*** Opening of Data supplied ***

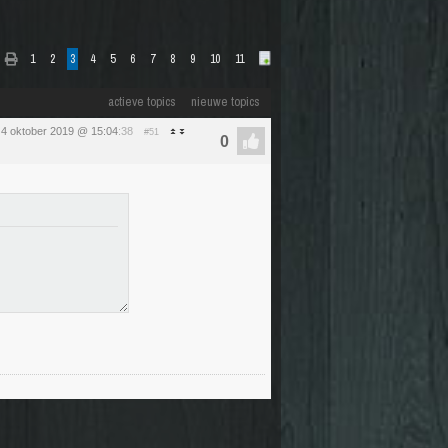
1
2
3
4
5
6
7
8
9
10
11
actieve topics
nieuwe topics
g 4 oktober 2019 @ 15:04
:38
#51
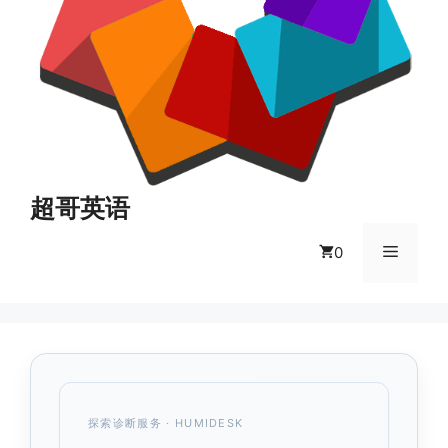
超哥英语
菜
0
单
探索诊断服务
· HUMIDESK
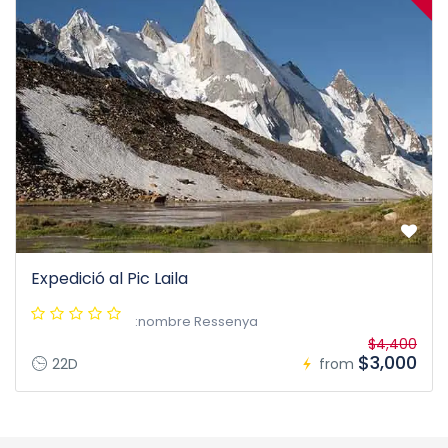
Expedició al Pic Laila
:nombre Ressenya
$4,400
$3,000
22D
from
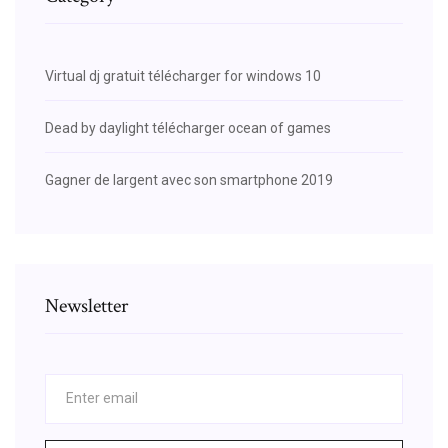
Virtual dj gratuit télécharger for windows 10
Dead by daylight télécharger ocean of games
Gagner de largent avec son smartphone 2019
Newsletter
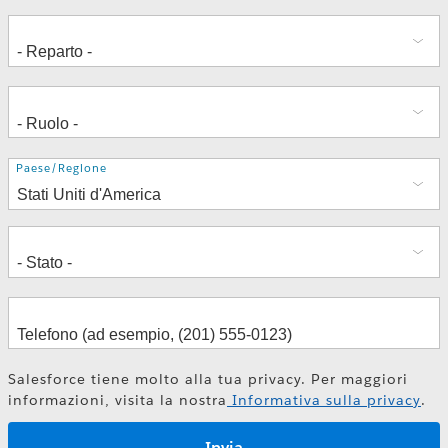
Indirizzo
Paese/Regione
Salesforce tiene molto alla tua privacy. Per maggiori
informazioni, visita la nostra
Informativa sulla privacy
.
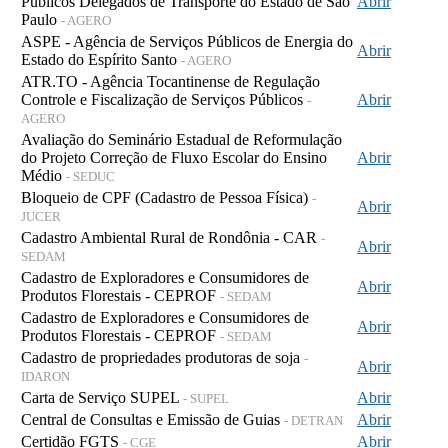
Públicos Delegados de Transporte do Estado de São
Abrir
Paulo
- AGERO
ASPE - Agência de Serviços Públicos de Energia do
Abrir
Estado do Espírito Santo
- AGERO
ATR.TO - Agência Tocantinense de Regulação
Controle e Fiscalização de Serviços Públicos
Abrir
-
AGERO
Avaliação do Seminário Estadual de Reformulação
do Projeto Correção de Fluxo Escolar do Ensino
Abrir
Médio
- SEDUC
Bloqueio de CPF (Cadastro de Pessoa Física)
-
Abrir
JUCER
Cadastro Ambiental Rural de Rondônia - CAR
-
Abrir
SEDAM
Cadastro de Exploradores e Consumidores de
Abrir
Produtos Florestais - CEPROF
- SEDAM
Cadastro de Exploradores e Consumidores de
Abrir
Produtos Florestais - CEPROF
- SEDAM
Cadastro de propriedades produtoras de soja
-
Abrir
IDARON
Carta de Serviço SUPEL
Abrir
- SUPEL
Central de Consultas e Emissão de Guias
Abrir
- DETRAN
Certidão FGTS
Abrir
- CGE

*** Close of Data supplied ***

**About this exercise**
Your answer should consist of every line from the entries that holds "privacy".

**Response area**
Salesforce tiene molto alla tua privacy. Per maggiori
Informativa sulla privacy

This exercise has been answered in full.